_Exercise_
Leave the images aside and output every entry exactly.

_Records provided_
══════════

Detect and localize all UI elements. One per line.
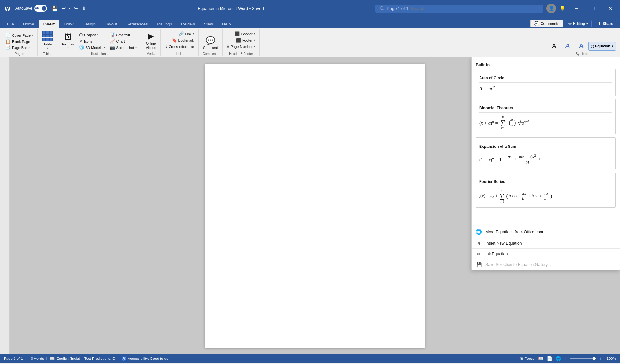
ink-icon: ✏ [476,251,482,257]
equation-fourier-series[interactable]: Fourier Series f(x) = a0 + ∞ ∑ n=1 ( anc… [476,173,616,208]
equation-binomial-theorem[interactable]: Binomial Theorem (x + a)n = n ∑ k=0 ( n … [476,99,616,134]
screenshot-btn[interactable]: 📷Screenshot▾ [108,45,139,51]
binomial-math: (x + a)n = n ∑ k=0 ( n k ) xkan [479,115,612,130]
comments-button[interactable]: 💬 Comments [530,20,563,27]
ribbon-group-illustrations: 🖼 Pictures ▾ ⬡Shapes▾ ✳Icons 🧊3D Models▾… [57,29,141,56]
user-avatar[interactable]: 👤 [546,4,556,13]
tab-layout[interactable]: Layout [100,20,122,28]
more-equations-item[interactable]: 🌐 More Equations from Office.com › [472,226,620,238]
autosave-toggle[interactable]: ON [34,5,47,12]
illustrations-group-label: Illustrations [91,52,108,56]
equation-button[interactable]: π Equation ▾ [588,42,616,51]
globe-icon: 🌐 [476,229,482,235]
header-btn[interactable]: ⬛Header▾ [233,31,257,37]
tab-references[interactable]: References [122,20,152,28]
tab-file[interactable]: File [3,20,18,28]
left-ruler [0,57,10,354]
dropcap-btn[interactable]: A [575,41,588,51]
lightbulb-btn[interactable]: 💡 [558,4,567,13]
cross-reference-btn[interactable]: ⤵Cross-reference [163,44,196,50]
redo-btn[interactable]: ↪ [72,4,80,13]
ink-equation-label: Ink Equation [485,252,508,256]
pages-group-label: Pages [15,52,24,56]
tab-help[interactable]: Help [218,20,235,28]
document-page [205,64,425,348]
binomial-title: Binomial Theorem [479,106,612,110]
page-info[interactable]: Page 1 of 1 [4,357,26,360]
insert-new-equation-item[interactable]: π Insert New Equation [472,238,620,248]
page-number-btn[interactable]: #Page Number▾ [225,44,257,50]
editing-button[interactable]: ✏ Editing ▾ [565,20,592,27]
maximize-btn[interactable]: □ [586,3,601,14]
undo-btn[interactable]: ↩ [60,4,67,13]
text-box-btn[interactable]: A [548,41,561,51]
toggle-knob [42,6,46,11]
icons-btn[interactable]: ✳Icons [78,38,107,44]
link-btn[interactable]: 🔗Link▾ [177,31,196,37]
tab-design[interactable]: Design [78,20,100,28]
ribbon-content: 📄Cover Page▾ 📋Blank Page 📑Page Break Pag… [0,28,620,57]
comment-btn[interactable]: 💬 Comment [201,35,220,51]
pictures-btn[interactable]: 🖼 Pictures ▾ [60,32,76,51]
search-bar[interactable]: Page 1 of 1 [375,5,543,13]
equation-panel-scroll[interactable]: Built-In Area of Circle A = πr2 Binomial… [472,57,620,226]
zoom-out-btn[interactable]: − [564,356,567,361]
zoom-in-btn[interactable]: + [599,356,602,361]
table-btn[interactable]: Table ▾ [40,30,55,51]
tab-mailings[interactable]: Mailings [152,20,177,28]
undo-arrow-btn[interactable]: ▾ [68,5,72,11]
share-button[interactable]: ⬆ Share [594,20,617,27]
insert-equation-label: Insert New Equation [485,241,522,246]
equation-area-of-circle[interactable]: Area of Circle A = πr2 [476,69,616,96]
customize-btn[interactable]: ⬇ [80,5,88,12]
save-icon-btn[interactable]: 💾 [50,4,59,13]
search-icon [380,6,384,11]
smartart-btn[interactable]: 📊SmartArt [108,32,139,38]
page-break-btn[interactable]: 📑Page Break [4,45,35,51]
area-circle-math: A = πr2 [479,85,612,92]
ink-equation-item[interactable]: ✏ Ink Equation [472,248,620,259]
language[interactable]: English (India) [57,357,80,360]
print-layout-btn[interactable]: 📄 [547,356,552,361]
focus-btn[interactable]: ⊞ Focus [520,356,534,361]
tab-home[interactable]: Home [18,20,39,28]
chart-btn[interactable]: 📈Chart [108,38,139,44]
autosave-state: ON [35,7,39,10]
shapes-btn[interactable]: ⬡Shapes▾ [78,32,107,38]
chevron-right-icon: › [615,230,616,234]
tab-draw[interactable]: Draw [59,20,78,28]
wordart-btn[interactable]: A [561,41,574,51]
zoom-slider[interactable] [570,358,596,359]
autosave-area: AutoSave ON [16,5,47,12]
equation-expansion-sum[interactable]: Expansion of a Sum (1 + x)n = 1 + nx 1! … [476,137,616,169]
zoom-percent[interactable]: 100% [605,357,616,360]
text-predictions[interactable]: Text Predictions: On [84,357,118,360]
footer-btn[interactable]: ⬛Footer▾ [234,37,257,43]
save-gallery-label: Save Selection to Equation Gallery... [485,262,551,267]
cover-page-btn[interactable]: 📄Cover Page▾ [4,32,35,38]
save-gallery-icon: 💾 [476,262,482,267]
blank-page-btn[interactable]: 📋Blank Page [4,38,35,45]
search-input[interactable] [411,6,539,11]
ribbon-group-tables: Table ▾ Tables [38,29,57,56]
online-videos-btn[interactable]: ▶ Online Videos [144,31,158,51]
ribbon-group-pages: 📄Cover Page▾ 📋Blank Page 📑Page Break Pag… [1,29,38,56]
accessibility-label[interactable]: Accessibility: Good to go [128,357,169,360]
web-layout-btn[interactable]: 🌐 [555,356,561,361]
tab-insert[interactable]: Insert [39,20,59,28]
accessibility-icon: ♿ [121,356,127,361]
svg-point-2 [380,7,383,10]
read-mode-btn[interactable]: 📖 [538,356,543,361]
status-bar-right: ⊞ Focus 📖 📄 🌐 − + 100% [520,356,616,361]
minimize-btn[interactable]: − [569,3,584,14]
bookmark-btn[interactable]: 🔖Bookmark [170,37,196,43]
tab-view[interactable]: View [200,20,218,28]
3d-models-btn[interactable]: 🧊3D Models▾ [78,45,107,51]
ribbon-group-comments: 💬 Comment Comments [199,29,223,56]
word-count[interactable]: 0 words [28,357,47,360]
tab-review[interactable]: Review [177,20,200,28]
title-right-area: 👤 💡 − □ ✕ [546,3,617,14]
search-placeholder: Page 1 of 1 [387,6,408,11]
status-bar: Page 1 of 1 0 words 📖 English (India) Te… [0,354,620,363]
close-btn[interactable]: ✕ [603,3,617,14]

══════════

_Exercise result_
Detect and localize all UI elements. One per line.
ink-icon: ✏ [476,251,482,257]
equation-fourier-series[interactable]: Fourier Series f(x) = a0 + ∞ ∑ n=1 ( anc… [476,173,616,208]
equation-binomial-theorem[interactable]: Binomial Theorem (x + a)n = n ∑ k=0 ( n … [476,99,616,134]
screenshot-btn[interactable]: 📷Screenshot▾ [108,45,139,51]
binomial-math: (x + a)n = n ∑ k=0 ( n k ) xkan [479,115,612,130]
comments-button[interactable]: 💬 Comments [530,20,563,27]
ribbon-group-illustrations: 🖼 Pictures ▾ ⬡Shapes▾ ✳Icons 🧊3D Models▾… [57,29,141,56]
user-avatar[interactable]: 👤 [546,4,556,13]
tab-layout[interactable]: Layout [100,20,122,28]
more-equations-item[interactable]: 🌐 More Equations from Office.com › [472,226,620,238]
autosave-toggle[interactable]: ON [34,5,47,12]
illustrations-group-label: Illustrations [91,52,108,56]
equation-button[interactable]: π Equation ▾ [588,42,616,51]
globe-icon: 🌐 [476,229,482,235]
header-btn[interactable]: ⬛Header▾ [233,31,257,37]
tab-references[interactable]: References [122,20,152,28]
tab-file[interactable]: File [3,20,18,28]
left-ruler [0,57,10,354]
dropcap-btn[interactable]: A [575,41,588,51]
lightbulb-btn[interactable]: 💡 [558,4,567,13]
cross-reference-btn[interactable]: ⤵Cross-reference [163,44,196,50]
redo-btn[interactable]: ↪ [72,4,80,13]
ink-equation-label: Ink Equation [485,252,508,256]
pages-group-label: Pages [15,52,24,56]
tab-help[interactable]: Help [218,20,235,28]
document-page [205,64,425,348]
binomial-title: Binomial Theorem [479,106,612,110]
page-info[interactable]: Page 1 of 1 [4,357,26,360]
insert-new-equation-item[interactable]: π Insert New Equation [472,238,620,248]
page-number-btn[interactable]: #Page Number▾ [225,44,257,50]
editing-button[interactable]: ✏ Editing ▾ [565,20,592,27]
maximize-btn[interactable]: □ [586,3,601,14]
undo-btn[interactable]: ↩ [60,4,67,13]
text-box-btn[interactable]: A [548,41,561,51]
toggle-knob [42,6,46,11]
icons-btn[interactable]: ✳Icons [78,38,107,44]
link-btn[interactable]: 🔗Link▾ [177,31,196,37]
tab-design[interactable]: Design [78,20,100,28]
ribbon-content: 📄Cover Page▾ 📋Blank Page 📑Page Break Pag… [0,28,620,57]
comment-btn[interactable]: 💬 Comment [201,35,220,51]
pictures-btn[interactable]: 🖼 Pictures ▾ [60,32,76,51]
search-bar[interactable]: Page 1 of 1 [375,5,543,13]
equation-panel-scroll[interactable]: Built-In Area of Circle A = πr2 Binomial… [472,57,620,226]
zoom-out-btn[interactable]: − [564,356,567,361]
zoom-in-btn[interactable]: + [599,356,602,361]
table-btn[interactable]: Table ▾ [40,30,55,51]
tab-mailings[interactable]: Mailings [152,20,177,28]
undo-arrow-btn[interactable]: ▾ [68,5,72,11]
share-button[interactable]: ⬆ Share [594,20,617,27]
insert-equation-label: Insert New Equation [485,241,522,246]
equation-area-of-circle[interactable]: Area of Circle A = πr2 [476,69,616,96]
customize-btn[interactable]: ⬇ [80,5,88,12]
save-icon-btn[interactable]: 💾 [50,4,59,13]
search-icon [380,6,384,11]
smartart-btn[interactable]: 📊SmartArt [108,32,139,38]
page-break-btn[interactable]: 📑Page Break [4,45,35,51]
area-circle-math: A = πr2 [479,85,612,92]
ink-equation-item[interactable]: ✏ Ink Equation [472,248,620,259]
language[interactable]: English (India) [57,357,80,360]
print-layout-btn[interactable]: 📄 [547,356,552,361]
focus-btn[interactable]: ⊞ Focus [520,356,534,361]
tab-home[interactable]: Home [18,20,39,28]
chart-btn[interactable]: 📈Chart [108,38,139,44]
autosave-state: ON [35,7,39,10]
shapes-btn[interactable]: ⬡Shapes▾ [78,32,107,38]
chevron-right-icon: › [615,230,616,234]
tab-draw[interactable]: Draw [59,20,78,28]
wordart-btn[interactable]: A [561,41,574,51]
zoom-slider[interactable] [570,358,596,359]
autosave-area: AutoSave ON [16,5,47,12]
equation-expansion-sum[interactable]: Expansion of a Sum (1 + x)n = 1 + nx 1! … [476,137,616,169]
zoom-percent[interactable]: 100% [605,357,616,360]
text-predictions[interactable]: Text Predictions: On [84,357,118,360]
footer-btn[interactable]: ⬛Footer▾ [234,37,257,43]
save-gallery-label: Save Selection to Equation Gallery... [485,262,551,267]
cover-page-btn[interactable]: 📄Cover Page▾ [4,32,35,38]
save-gallery-icon: 💾 [476,262,482,267]
blank-page-btn[interactable]: 📋Blank Page [4,38,35,45]
search-input[interactable] [411,6,539,11]
ribbon-group-tables: Table ▾ Tables [38,29,57,56]
online-videos-btn[interactable]: ▶ Online Videos [144,31,158,51]
ribbon-group-pages: 📄Cover Page▾ 📋Blank Page 📑Page Break Pag… [1,29,38,56]
accessibility-label[interactable]: Accessibility: Good to go [128,357,169,360]
web-layout-btn[interactable]: 🌐 [555,356,561,361]
tab-insert[interactable]: Insert [39,20,59,28]
accessibility-icon: ♿ [121,356,127,361]
svg-point-2 [380,7,383,10]
read-mode-btn[interactable]: 📖 [538,356,543,361]
status-bar-right: ⊞ Focus 📖 📄 🌐 − + 100% [520,356,616,361]
minimize-btn[interactable]: − [569,3,584,14]
bookmark-btn[interactable]: 🔖Bookmark [170,37,196,43]
tab-view[interactable]: View [200,20,218,28]
3d-models-btn[interactable]: 🧊3D Models▾ [78,45,107,51]
ribbon-group-comments: 💬 Comment Comments [199,29,223,56]
word-count[interactable]: 0 words [28,357,47,360]
tab-review[interactable]: Review [177,20,200,28]
title-right-area: 👤 💡 − □ ✕ [546,3,617,14]
search-placeholder: Page 1 of 1 [387,6,408,11]
status-bar: Page 1 of 1 0 words 📖 English (India) Te… [0,354,620,363]
close-btn[interactable]: ✕ [603,3,617,14]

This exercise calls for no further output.